Thursday, April 7, 2011

Numerical Derivatives Comparison of Scheme and Fortran

This short note compares numerical derivative performance for Scheme and Fortran. In my profession, I compute numerical derivatives daily. Often, the numerical derivatives are part of a simulation routine, so computational time is critically important. The apparent gold standard for numerical performance is Fortran. It is said that if you have a numerical task to solve, Fortran will do the job and keep you in the top 80% tier, if not the top spot, of performance. On the other end of the spectrum, Scheme is known to do the job with 20% of the effort but with no guarantees for performance (some might say "guaranteed to be slow", but that's cruel).

Well, here's a case where Scheme is way faster than Fortran. The example comes from computational fluid dynamics. Given a function u(x), let a 2nd function be defined as t(x)=du/dx and a 3rd function be defined as f(x)=dt/dx. The function u(x) is defined as x*x + x + 1. I've normalized the speed with ifort Fortran's time (greater than 1.0 is faster than Intel's "ifort" Fortran).

  • stalin with gcc: 0.065
  • stalin with icc: 2.2 
  • ifort: 1
  • chicken scheme with gcc:  0.017
As a comparison, I defined the function u(x)=sin(x) for a comparison with a library sin(x) function. The results are as I would expect with multiple calls to a library routine.
  • stalin with gcc: 0.70
  • stalin with icc: 1.1
  • ifort: 1

Performance with the Stalin ("Stalin brutally optimizes") scheme compiler with Intel's C compiler is more than twice as fast as Intel's Fortran compiler. I've heard rumors of this issue, but this is the first time I've done it myself.

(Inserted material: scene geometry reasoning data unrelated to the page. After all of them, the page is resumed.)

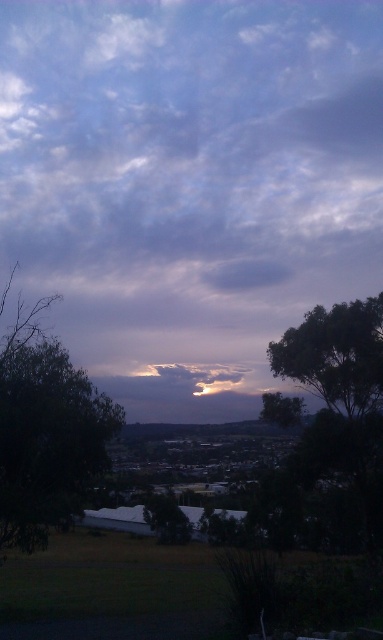 Question: In this image, where is dark green leafy tree at left located relative to green leafy tree at right?

Choices:
 (A) below
 (B) above

Answer: (B)

Question: Among these points, which one is farthest from the camera?

Choices:
 (A) (70, 49)
 (B) (183, 525)

Answer: (A)

Question: Which point is closer to the camera taking this photo?

Choices:
 (A) (181, 536)
 (B) (78, 442)
 (C) (304, 352)
 (D) (381, 470)

Answer: (B)

Question: Which object appears farthest from the camera in this image?

Choices:
 (A) dark green leafy tree at left
 (B) green leafy tree at right

Answer: (B)

Question: Is dark green leafy tree at right closer to the viewer compared to green leafy tree at center?

Choices:
 (A) yes
 (B) no

Answer: (A)

Question: Does cloudy sky at center appear under green leafy tree at right?

Choices:
 (A) yes
 (B) no

Answer: (B) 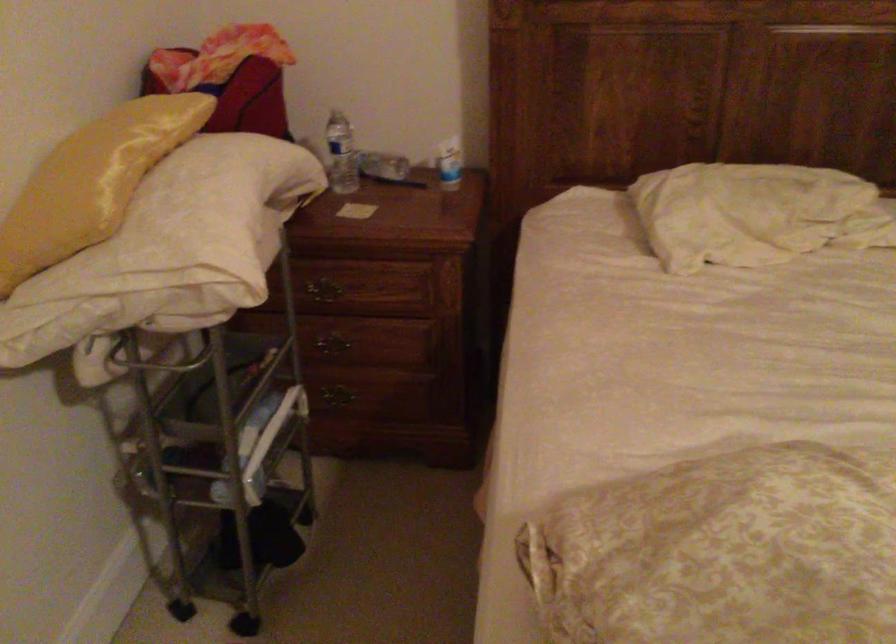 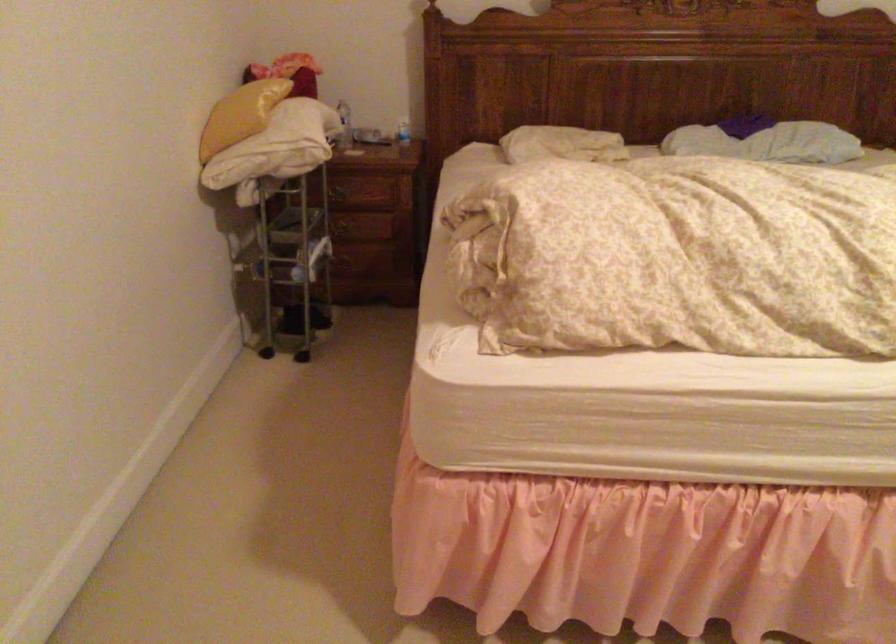 Find the pixel in the second image that matches [325,353] in the first image.

(342, 230) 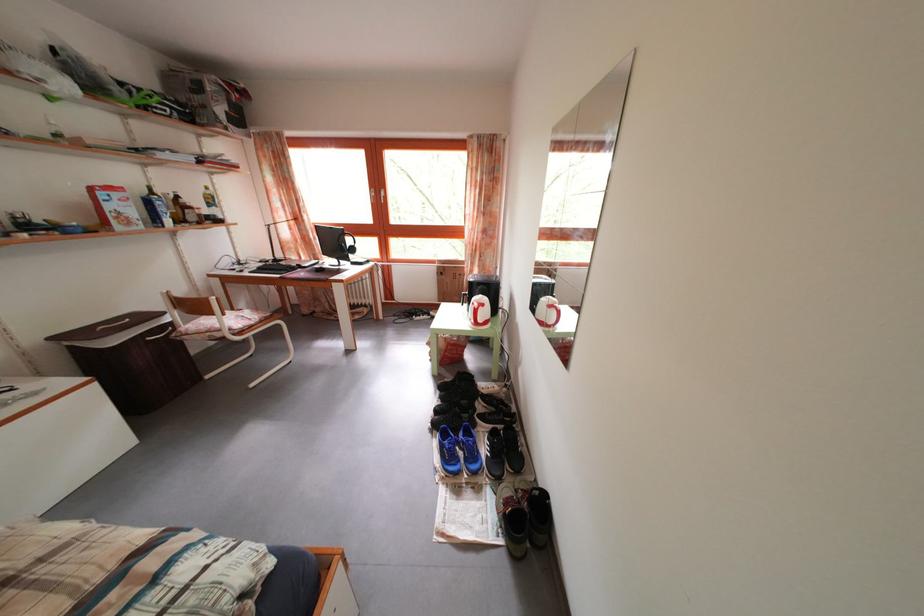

Is anyone interested in the codes? Let me know.

Update:
Hand coding the routine with Fortran (rather than passing a function) gives an order of magnitude improvement. Hand coding the Scheme routine decreased performance by about 25%. Changing from (set!) to recursion increased Scheme's performance by about 10%.

Conclusion:
My best Fortran version is about 3 times faster than my best Scheme version.